Now, a pair of scientists has explained that gold’s inertness isn’t inherent to the atom but rather to the surfaces that gold crystals form. Before we get to the results, let’s first take a look at the traditional explanation for gold’s inertness and why an inert material that has no catalytic activity suddenly acts as a catalyst when in its nanoparticle form.

Can’t play, won’t try

Atoms are made of a central nucleus surrounded by electrons. The electrons form a structure, pairing up and filling orbitals from lowest to highest energy, with each orbital requiring a different number of pairs.
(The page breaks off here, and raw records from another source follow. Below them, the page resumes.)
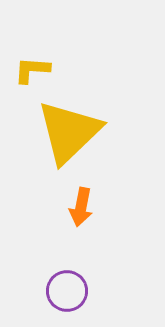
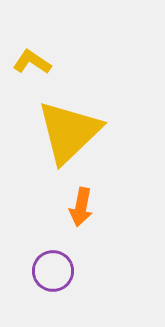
yellow L-shape: moved 8 px up; rotated 30 degrees clockwise
purple circle: moved 14 px left, 20 px up
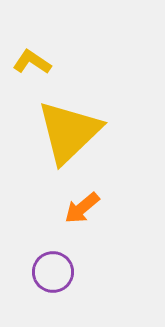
orange arrow: moved 1 px right, 1 px down; rotated 39 degrees clockwise
purple circle: moved 1 px down
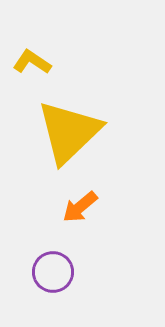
orange arrow: moved 2 px left, 1 px up
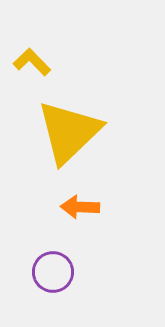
yellow L-shape: rotated 12 degrees clockwise
orange arrow: rotated 42 degrees clockwise
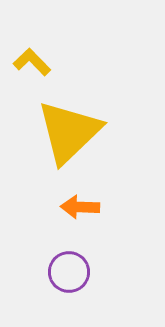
purple circle: moved 16 px right
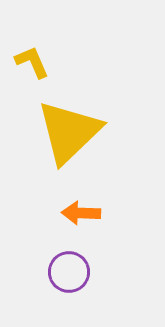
yellow L-shape: rotated 21 degrees clockwise
orange arrow: moved 1 px right, 6 px down
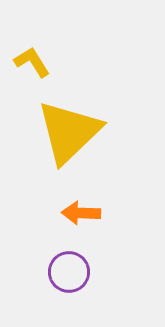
yellow L-shape: rotated 9 degrees counterclockwise
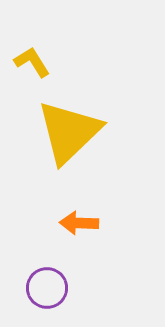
orange arrow: moved 2 px left, 10 px down
purple circle: moved 22 px left, 16 px down
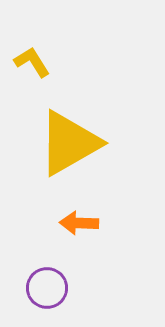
yellow triangle: moved 11 px down; rotated 14 degrees clockwise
These orbitals are not like planetary orbits but rather a kind of volume of influence—they’re sometimes round but have other shapes as well. The highest-energy orbitals are generally farther from the central nucleus, exposing them to the rest of the world.

An atom’s readiness to react is due to partially filled orbitals at the highest energy, but nothing is ever quite so neat. For very heavy atoms, the order in which orbitals are filled is complicated, and partially filled orbitals can end up closer to the nucleus. If that happens, those orbitals are shielded from the Universe by the outermost orbitals, which are full of happy electron pairs.

This is why, we are told, gold is inert: Its unhappy electrons are shielded by happy electrons.

Let me arrange a reaction

The discovery that gold nanoparticles could act as catalysts told us that this explanation was incomplete. It also made the lack of catalytic activity on bulk gold surfaces a bit of a mystery.